From an early age, the flavor and metabolic functions of umami taste are evident in humans. Infants are born with the capacity to detect and prefer umami taste, like they do with sweet taste, but only when it is presented in the context of a food, not in plain water, similar to findings in adults. Inherent plasticity is associated with this taste, which interacts with early experience to vary preference based on what infants are fed. Beginning with the first foods, the content of free Glu in amniotic fluid varies during pregnancy, as well as during lactation, and varies by type of infant formula. After birth, those fed human milk or protein hydrolysate formulas will have greater exposure to free Glu than those fed CMF. During early milk feedings, Glu and perhaps other FAAs can modulate satiation in the short term and growth and risks of obesity in the long term (Mennella et al., 2014b). We hypothesize that, because they are unbound, FAAs can be sensed by receptors in both the oral cavity (Chaudhari et al., 2000b) and intestinal and gastric walls (San Gabriel & Uneyama, 2013), likely conferring beneficial physiologic and metabolic effects (Ventura et al., 2012b; Mennella et al., 2011b; Burrin et al., 2008).

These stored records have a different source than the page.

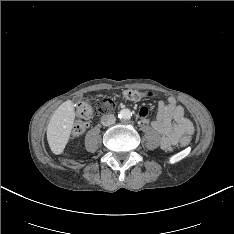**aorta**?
Instances as JSON below:
<instances>
[{
  "label": "aorta",
  "instance_id": "obj_1",
  "mask_svg": "<svg viewBox=\"0 0 234 234\" xmlns=\"http://www.w3.org/2000/svg\"><path fill=\"white\" fill-rule=\"evenodd\" d=\"M132 116V113L129 109H122L120 112H119V115L118 117L121 119V120H129Z\"/></svg>",
  "mask_w": 234,
  "mask_h": 234
}]
</instances>
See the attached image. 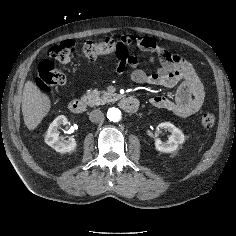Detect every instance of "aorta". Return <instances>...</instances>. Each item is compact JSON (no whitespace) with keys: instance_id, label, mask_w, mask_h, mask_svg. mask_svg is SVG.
I'll return each mask as SVG.
<instances>
[{"instance_id":"1","label":"aorta","mask_w":236,"mask_h":236,"mask_svg":"<svg viewBox=\"0 0 236 236\" xmlns=\"http://www.w3.org/2000/svg\"><path fill=\"white\" fill-rule=\"evenodd\" d=\"M107 117L112 122H118L121 118V111L117 108H110L107 112Z\"/></svg>"}]
</instances>
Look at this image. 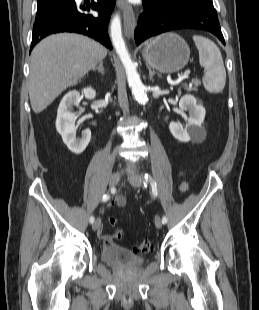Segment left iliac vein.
<instances>
[{"label":"left iliac vein","instance_id":"obj_1","mask_svg":"<svg viewBox=\"0 0 259 310\" xmlns=\"http://www.w3.org/2000/svg\"><path fill=\"white\" fill-rule=\"evenodd\" d=\"M143 177L139 174H131L129 177V182L134 187H140L142 185ZM155 225L158 229L162 227V220L159 216L155 217Z\"/></svg>","mask_w":259,"mask_h":310}]
</instances>
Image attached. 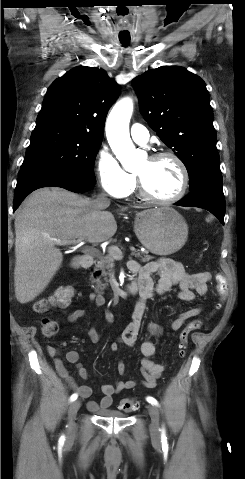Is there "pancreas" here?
Returning a JSON list of instances; mask_svg holds the SVG:
<instances>
[{"label":"pancreas","mask_w":245,"mask_h":479,"mask_svg":"<svg viewBox=\"0 0 245 479\" xmlns=\"http://www.w3.org/2000/svg\"><path fill=\"white\" fill-rule=\"evenodd\" d=\"M133 255L136 258H141L142 262H148L149 260L153 258L151 255L147 254V251L144 253H134ZM97 259L98 261L96 264L95 271H100V276L104 277V280L106 281V283H102V281L100 280V277L92 278V282L96 283L97 290L103 291L108 286L107 276L110 275V271L113 268L114 258L110 254L108 255L98 254Z\"/></svg>","instance_id":"cf45deb5"}]
</instances>
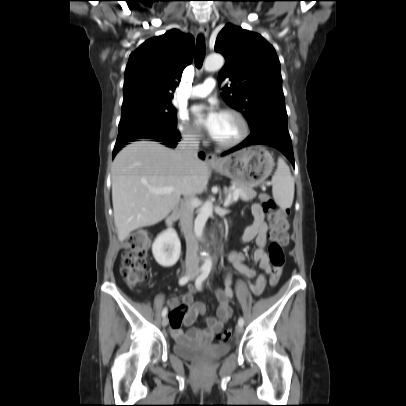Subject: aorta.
I'll list each match as a JSON object with an SVG mask.
<instances>
[{
  "label": "aorta",
  "mask_w": 406,
  "mask_h": 406,
  "mask_svg": "<svg viewBox=\"0 0 406 406\" xmlns=\"http://www.w3.org/2000/svg\"><path fill=\"white\" fill-rule=\"evenodd\" d=\"M224 65V58L220 54H211L209 55L205 62H204V69L206 71H216L222 68ZM212 214V202L207 201L202 208L200 209V212L198 216L195 219L194 223V232L197 238L201 239L203 237V229L206 224V221L208 217ZM203 269L205 270H210L212 267V260L211 259H206L204 264H203Z\"/></svg>",
  "instance_id": "762f6f07"
}]
</instances>
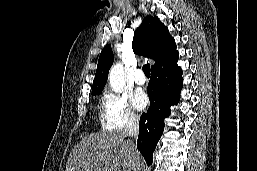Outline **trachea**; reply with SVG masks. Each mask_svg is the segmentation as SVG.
Here are the masks:
<instances>
[{
  "instance_id": "3493384b",
  "label": "trachea",
  "mask_w": 257,
  "mask_h": 171,
  "mask_svg": "<svg viewBox=\"0 0 257 171\" xmlns=\"http://www.w3.org/2000/svg\"><path fill=\"white\" fill-rule=\"evenodd\" d=\"M142 69H143L145 76L150 77V65L147 63V64L143 65Z\"/></svg>"
}]
</instances>
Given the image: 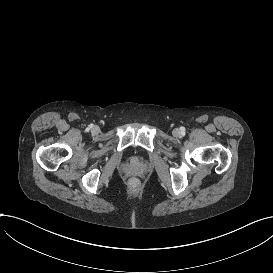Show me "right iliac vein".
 Returning <instances> with one entry per match:
<instances>
[{
	"label": "right iliac vein",
	"instance_id": "1",
	"mask_svg": "<svg viewBox=\"0 0 273 273\" xmlns=\"http://www.w3.org/2000/svg\"><path fill=\"white\" fill-rule=\"evenodd\" d=\"M92 131H93V132H96V129H93Z\"/></svg>",
	"mask_w": 273,
	"mask_h": 273
}]
</instances>
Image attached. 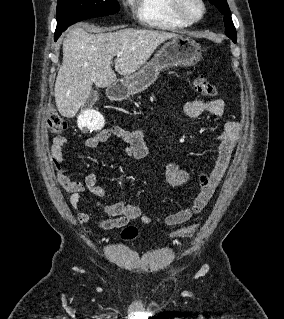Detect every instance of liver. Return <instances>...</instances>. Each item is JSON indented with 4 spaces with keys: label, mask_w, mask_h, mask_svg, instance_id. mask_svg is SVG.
Masks as SVG:
<instances>
[{
    "label": "liver",
    "mask_w": 284,
    "mask_h": 319,
    "mask_svg": "<svg viewBox=\"0 0 284 319\" xmlns=\"http://www.w3.org/2000/svg\"><path fill=\"white\" fill-rule=\"evenodd\" d=\"M90 34L81 27L69 30L63 39V61L55 82L54 96L59 113L71 118L85 104L93 83L108 87L120 75L139 70L155 49L175 33L146 29H121ZM115 59V71L111 60Z\"/></svg>",
    "instance_id": "obj_1"
}]
</instances>
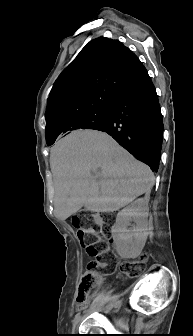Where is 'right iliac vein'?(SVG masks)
<instances>
[{
	"mask_svg": "<svg viewBox=\"0 0 193 336\" xmlns=\"http://www.w3.org/2000/svg\"><path fill=\"white\" fill-rule=\"evenodd\" d=\"M80 319H81V317L75 322L74 328L77 326V324L79 323Z\"/></svg>",
	"mask_w": 193,
	"mask_h": 336,
	"instance_id": "obj_1",
	"label": "right iliac vein"
}]
</instances>
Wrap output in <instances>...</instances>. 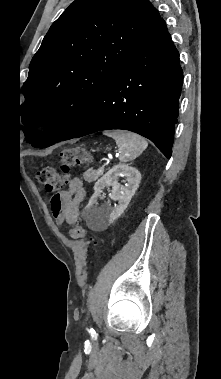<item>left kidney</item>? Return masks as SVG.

Experience with umami continues to evolve as children begin to eat the foods of the table. Like other flavors and tastes, these early feeding experiences “teach” children what foods are safe and what foods are eaten and preferred by their caregivers and family (Mennella et al., 2016b). In general, early experiences change not the taste quality per se but its palatability—a more labile feature of a food that drives eating behaviors and food choice (Mennella et al., 2020).